WORK TO BE COMPLETED: These records are to be written out exactly as they read, minus the pictures.

Extracted page text data:
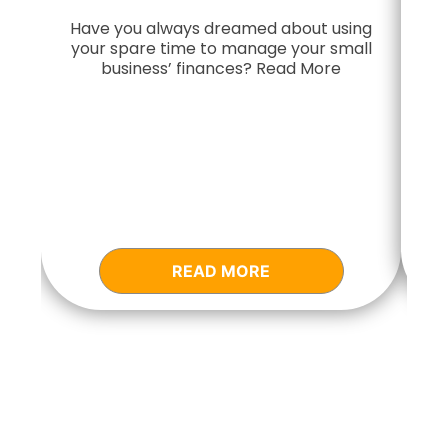
Have you always dreamed about using
your spare time to manage your small
Do
business’ finances? Read More
READ MORE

RESULT:
Have you always dreamed about using
your spare time to manage your small
Do
business’ finances? Read More
READ MORE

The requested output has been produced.